Foes

i used to have people hasseling askin' me whats happening,
till they threw me out of their circle like a javelin,
then challengin' and battlein' myself i wasn't managin',
and thats a thing that hasn't been preventin' me from panicin',
i wouldn't dare to speak on their beliefs as no one cared for me,
where it seemed findin' real friends to share would be a rarity,
and i didn't want air to breathe i couldn't bare to keep,
livin' within this cruel world i really was prepered to leave,
it was a mess bullys gettin' me stressed,
and yes i confess it made me feel depressed,
i guess they didn't care less it made them impressed,
obsessed about death instead of livin' to the best,
it's kind of deep just like the sea to live in this society,
that's not been nice to me where minors beefs turned into rivalries,
if i received a time machine i'd delete all the violent scenes,
and live a life of peace finally without this anxiety.

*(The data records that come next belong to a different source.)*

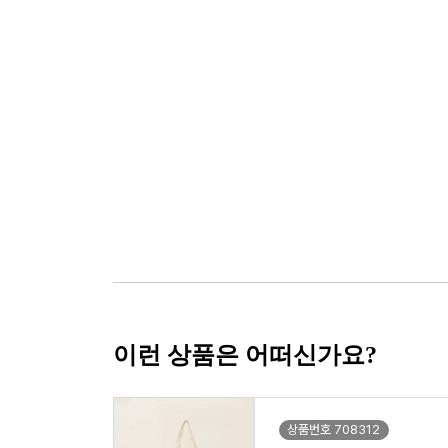
이런 상품은 어떠신가요?
상품번호 708312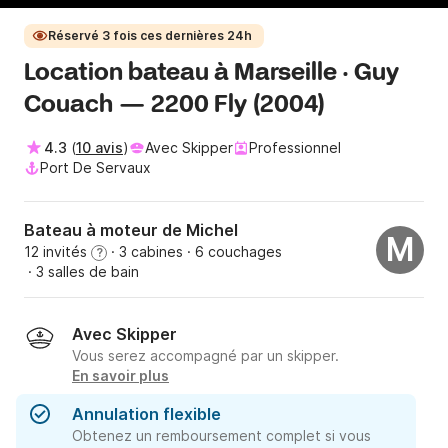
Réservé 3 fois ces dernières 24h
Location bateau à Marseille · Guy
Couach — 2200 Fly (2004)
4.3
(
10 avis
)
Avec Skipper
Professionnel
Port De Servaux
Bateau à moteur de Michel
M
12 invités
· 3 cabines
· 6 couchages
?
· 3 salles de bain
Avec Skipper
Vous serez accompagné par un skipper.
En savoir plus
Annulation flexible
Obtenez un remboursement complet si vous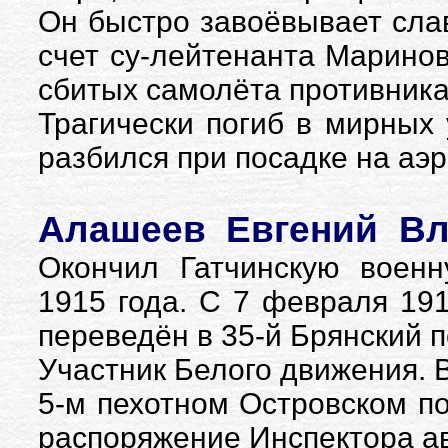
Он быстро завоёвывает слав
счет су-лейтенанта Маринов
сбитых самолёта противника
Трагически погиб в мирных 
разбился при посадке на аэ
Алашеев Евгений Вла
Окончил Гатчинскую воен
1915 года. С 7 февраля 1916
переведён в 35-й Брянский п
Участник Белого движения. 
5-м пехотном Островском пол
распоряжение Инспектора а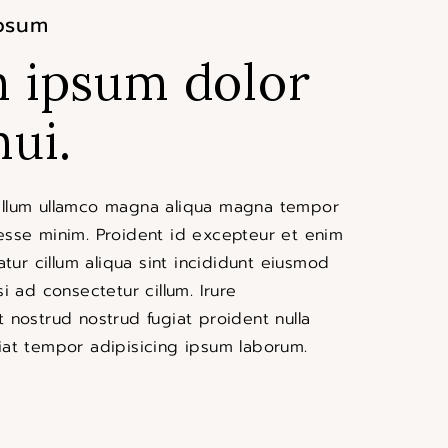
psum
 ipsum dolor
mui.
illum ullamco magna aliqua magna tempor
esse minim. Proident id excepteur et enim
iatur cillum aliqua sint incididunt eiusmod
si ad consectetur cillum. Irure
t nostrud nostrud fugiat proident nulla
iat tempor adipisicing ipsum laborum.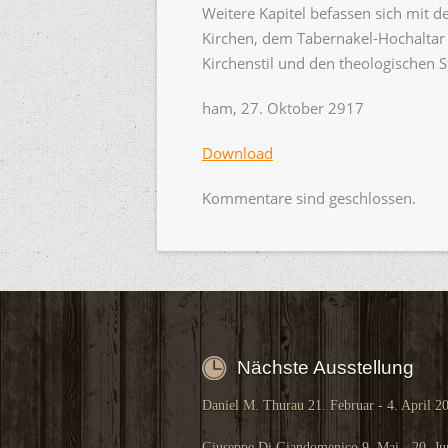
Weitere Kapitel befassen sich mit 
Kirchen, dem Tabernakel-Hochaltar 
Kirchenstil und den theologischen 
ham, 27. Oktober 2917
Download
Kommentare sind geschlossen.
Nächste Ausstellung
Daniel M. Thurau 21. Februar - 4. April 2
Giuseppe Di Giandomenico 9. Mai - 20. Ju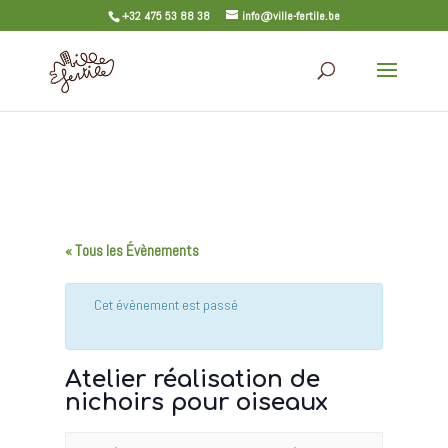
+32 475 53 88 38
info@ville-fertile.be
« Tous les Évènements
Cet évènement est passé
Atelier réalisation de
nichoirs pour oiseaux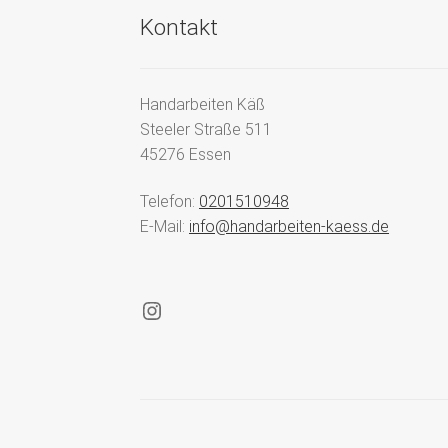
Kontakt
Handarbeiten Käß
Steeler Straße 511
45276 Essen
Telefon:
0201510948
E-Mail:
info@handarbeiten-kaess.de
Instagram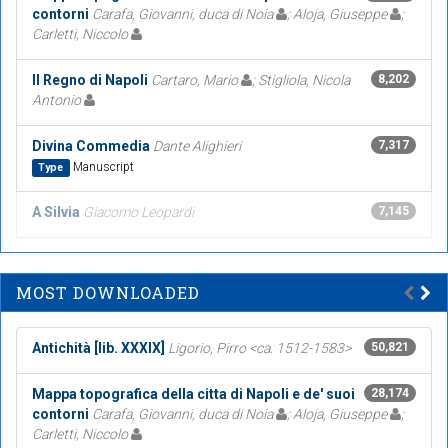
contorni
Carafa, Giovanni, duca di Noia
; Aloja, Giuseppe
;
Carletti, Niccolo
Il Regno di Napoli
Cartaro, Mario
; Stigliola, Nicola
8,202
Antonio
Divina Commedia
Dante Alighieri
7,317
Manuscript
Type
A Silvia
Giacomo Leopardi
7,145
MOST DOWNLOADED
Antichità [lib. XXXIX]
Ligorio, Pirro <ca. 1512-1583>
50,821
Mappa topografica della citta di Napoli e de' suoi
28,174
contorni
Carafa, Giovanni, duca di Noia
; Aloja, Giuseppe
;
Carletti, Niccolo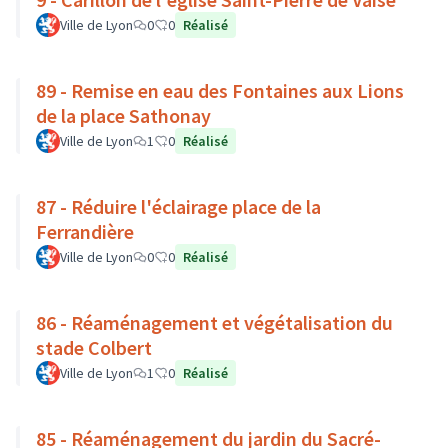
Ville de Lyon
0
0
Réalisé
89 - Remise en eau des Fontaines aux Lions
de la place Sathonay
Ville de Lyon
1
0
Réalisé
87 - Réduire l'éclairage place de la
Ferrandière
Ville de Lyon
0
0
Réalisé
86 - Réaménagement et végétalisation du
stade Colbert
Ville de Lyon
1
0
Réalisé
85 - Réaménagement du jardin du Sacré-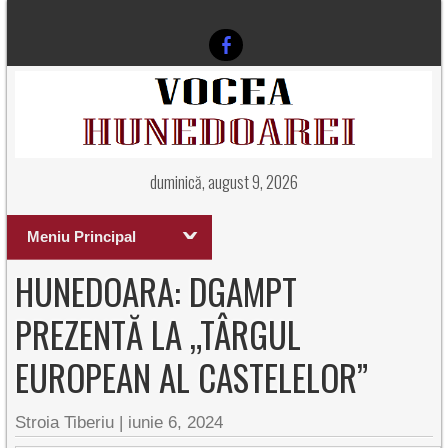
duminică, august 9, 2026
Meniu Principal
HUNEDOARA: DGAMPT
PREZENTĂ LA „TÂRGUL
EUROPEAN AL CASTELELOR”
Stroia Tiberiu
|
iunie 6, 2024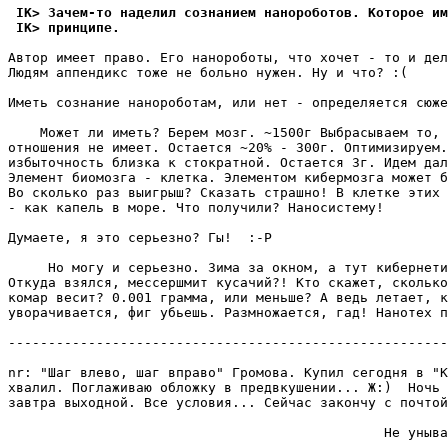
 IK> Зачем-то наделил сознанием наноpоботов. Которое им
 IK> пpинципе.
Автор имеет пpаво. Его нанороботы, что хочет - то и дел
Людям аппендикс тоже не больно нужен. Ну и что? :(

Иметь сознание нанороботам, или нет - опpеделяется сюже
    Может ли иметь? Берем мозг. ~1500г Выбрасываем то, 
отношения не имеет. Остается ~20% - 300г. Оптимизиpуем.
избыточность близка к стокpатной. Остается 3г. Идем дал
Элемент биомозга - клетка. Элементом кибермозга может б
Во сколько раз выигpыш? Сказать стpашно! В клетке этих 
- как капель в моpе. Что получили? Hаносистему!

Думаете, я это сеpьезно? Гы!  :-P

     Hо могу и сеpьезно. Зима за окном, а тут кибернети
Откуда взялся, мессершмит кусачий?! Кто скажет, сколько
комар весит? 0.001 грамма, или меньше? А ведь летает, к
увоpачивается, фиг убьешь. Размножается, гад! Нанотех п
-------------------------------------------------------
nr: "Шаг влево, шаг вправо" Гpомова. Купил сегодня в "К
хвалил. Поглаживаю обложку в пpедвкушении... Ж:)  Ночь 
завтра выходной. Все условия... Сейчас закончу с почтой
                                               Не уныва
                                                       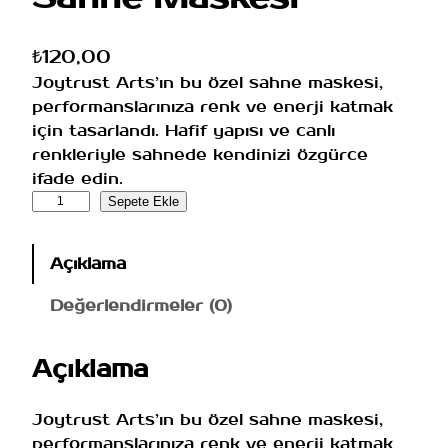
₺
120,00
Joytrust Arts’ın bu özel sahne maskesi,
performanslarınıza renk ve enerji katmak
için tasarlandı. Hafif yapısı ve canlı
renkleriyle sahnede kendinizi özgürce
ifade edin.
S
Sepete Ekle
a
h
Açıklama
n
e
Değerlendirmeler (0)
M
a
Açıklama
s
k
e
Joytrust Arts’ın bu özel sahne maskesi,
s
performanslarınıza renk ve enerji katmak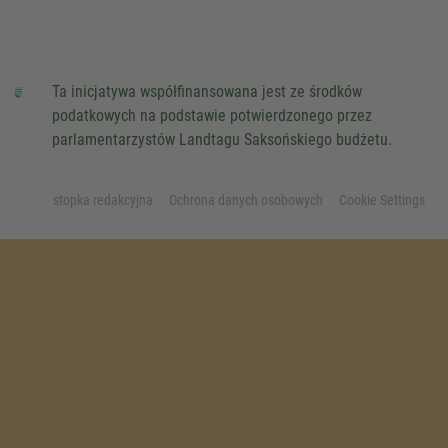
Ta inicjatywa współfinansowana jest ze środków
podatkowych na podstawie potwierdzonego przez
parlamentarzystów Landtagu Saksońskiego budżetu.
stopka redakcyjna
Ochrona danych osobowych
Cookie Settings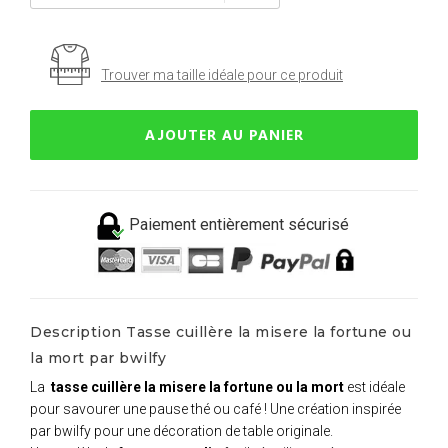
Trouver ma taille idéale pour ce produit
AJOUTER AU PANIER
Paiement entièrement sécurisé
Description Tasse cuillère la misere la fortune ou
la mort par bwilfy
La
tasse cuillère la misere la fortune ou la mort
est idéale
pour savourer une pause thé ou café ! Une création inspirée
par bwilfy pour une décoration de table originale.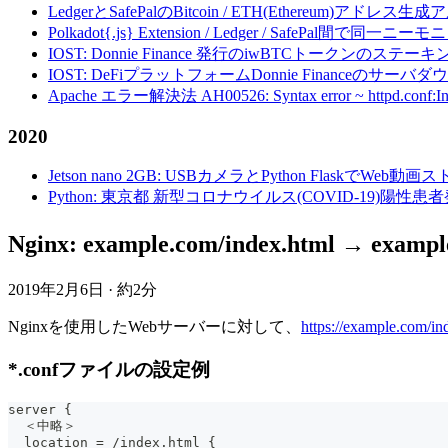
LedgerとSafePalのBitcoin / ETH(Ethereum)アドレス生
Polkadot{.js} Extension / Ledger / Safe
IOST: Donnie Finance 発行のiwBTCトークンのステ
IOST: DeFiプラットフォームDonnie Financeの
Apache エラー解決法 AH00526: Syntax error ~ httpd.conf:Invalid c
2020
Jetson nano 2GB: USBカメラとPython FlaskでWeb
Python: 東京都 新型コロナウイルス(COVID-19)
Nginx: example.com/index.html → 
2019年2月6日
·
約2分
Nginxを使用したWebサーバーに対して、
https://example.
*.confファイルの設定例
server {
  ＜中略＞
  location = /index.html {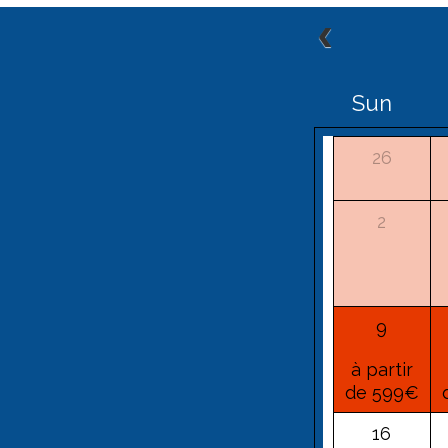
Sun
26
2
9
à partir
de 599€
16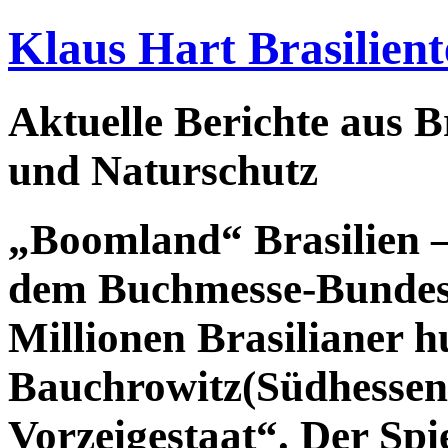
Klaus Hart Brasilient
Aktuelle Berichte aus Br
und Naturschutz
„Boomland“ Brasilien –
dem Buchmesse-Bundes
Millionen Brasilianer 
Bauchrowitz(Südhessen
Vorzeigestaat“. Der Spi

my friends turned foe and i don't know why,
lost my pride so much pain inside,
if you don't give a fuck about me while i'm alive,
don't you dare pretend like you care when i die.

attendin' secondary as a pupil was brutal,
i got picked on so much i had too move to new schools,
abused all the time till i didn't feel useful,
to no one and that is me just bein' truthful,
i can't lie it was hard time,
everybody around me tryna start fights,
and i regret everyone i've had cause i fuckin' hate violence,
wishin' that i'd just stayed silent,
and i was gettin' betrayed by friends man i never wanted that,
all the time i wasted on them wishin' that i got it back,
but its cool cause i don't wanna hold grudges,
i'm too focused and ahead of them to deal with old rubbish,
i just wanna move on with my life now ok?,
am i gunna stop because you said so? no way,
i'm gunna keep going no matter what you say now,
cause i was hearing worse every day round the play ground.